“New “Quality” Pricing Methodology for Internet Advertising Puts a Price on our Head, Enabling Others to Profit From Our Web Influence.”
For Immediate Release:
Nashville, TN, USA (Press Release) September 9, 2008 — Most of us weren’t surprised when we learned that Google was pursuing what is now known as the notorious Friend Ranking Patent. Internet advertisers such as Google have long wanted to move beyond the traditional internet advertising pricing methodology, that of Quantity (priced on the number of impressions/insertions and/or click-throughs), and figure out a way to price advertising based upon the Quality (or value) of the person viewing the advertisement.
For this Google took a page from the fast growing social networking sites, most of which have been subtly (or not so subtly depending upon the site) “valuing” participants or profiles since they launched. An example of the not so subtle is Naymz, a business networking site that makes no bones about “maximizing [ones] professional opportunities by promoting [ones] good name in [the Naymz] Reputation Community.”
Unlike LinkedIn and other larger business oriented internet networking sites, Naymz goes the extra step of actually giving participants a Reputation Score or “RepScore” as it’s called. This score is apparently determined by the reputations of those in one’s Reputation Network, and the number and quality of recommendations one receives.
The largest internet business networking site is LinkedIn. LinkedIn also incorporates a valuation system. Each participant is impliedly valued based upon a profile owner’s number and quality of contacts, as well as the number and quality of recommendations received from others in one’s LinkedIn network. The system infers that a person is more reputable, skilled and esteemed where they have recommendations from persons who are in turn highly recommended.
Google has already been inserting advertisements on each person’s LinkedIn, Naymz, and other social networking profiles. What the new patent pending technology does is evaluate one’s advertising value based upon one’s web influence, the quality of those persons linked to your profile. The net result is that Google can now not only price advertisements based upon the number or quantity of impressions, but it can also price add impressions based upon the QUALITY of those persons that are more likely to view one’s profile (and therefore the advertisement).

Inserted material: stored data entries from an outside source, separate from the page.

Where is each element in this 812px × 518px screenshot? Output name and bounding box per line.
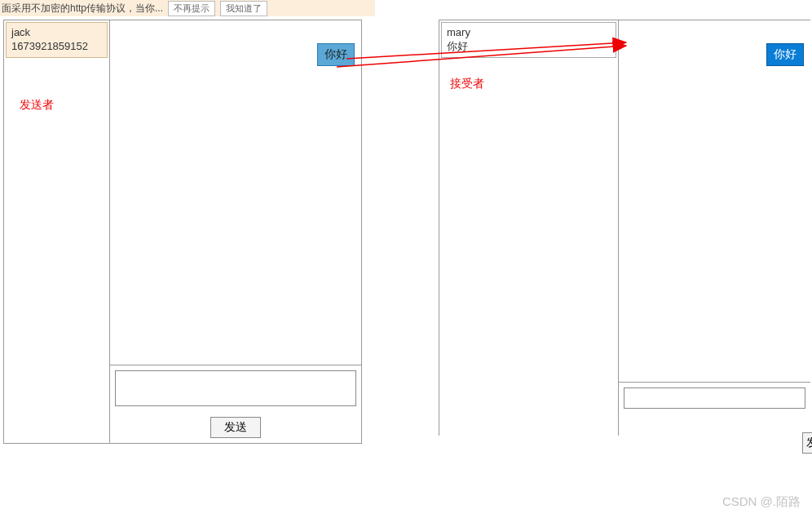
message-area: 你好 [110,20,361,365]
contact-sidebar: jack 1673921859152 [4,20,110,443]
input-row [110,365,361,414]
contact-item[interactable]: mary 你好 [441,22,616,58]
chat-window-receiver: mary 你好 你好 [439,20,810,436]
warning-btn-ack[interactable]: 我知道了 [220,1,267,16]
send-row: 发送 [110,414,361,443]
message-area: 你好 [619,20,810,382]
contact-item[interactable]: jack 1673921859152 [6,22,108,58]
annotation-receiver: 接受者 [450,77,484,91]
input-row [619,382,810,436]
chat-main: 你好 [619,20,810,436]
contact-preview: 你好 [447,40,611,54]
annotation-sender: 发送者 [20,98,54,113]
warning-text: 面采用不加密的http传输协议，当你... [2,2,163,15]
browser-warning-bar: 面采用不加密的http传输协议，当你... 不再提示 我知道了 [0,0,375,16]
contact-name: mary [447,26,611,40]
contact-name: jack [11,26,102,40]
watermark: CSDN @.陌路 [722,494,801,510]
message-input[interactable] [624,387,805,409]
send-button-partial[interactable]: 发 [802,432,812,454]
message-bubble-outgoing: 你好 [317,43,355,66]
message-bubble-incoming: 你好 [766,43,804,66]
chat-window-sender: jack 1673921859152 你好 发送 [3,20,362,444]
send-button[interactable]: 发送 [210,417,261,438]
message-input[interactable] [115,370,356,406]
contact-id: 1673921859152 [11,40,102,54]
chat-main: 你好 发送 [110,20,361,443]
warning-btn-dismiss[interactable]: 不再提示 [168,1,215,16]
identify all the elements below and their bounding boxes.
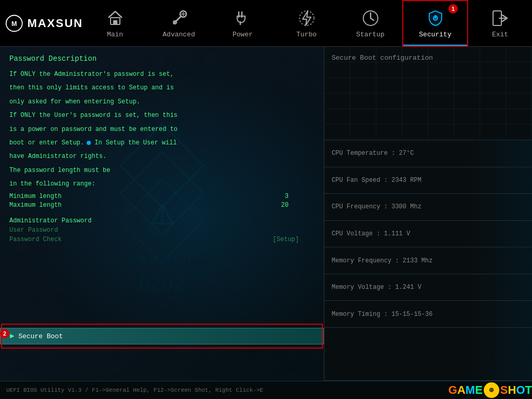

What all this means for you and I is that we now carry a price on our head – literally. Our YouTube, Facebook, etc. profiles can now be priced based upon our carefully calculated value to Google and its advertisers. This new pricing methodology would be more palatable if we actually got a cut of the advertising dollars generated off of our web power and influence – but we don’t. If you’re really quiet, you can almost hear internet advertisers cheer every time we beef up our profiles, connect to more influential people, and invite a greater number of quality recommendations. Because, at the end of the day, it is Google and other internet advertisers that are benefiting from our good names.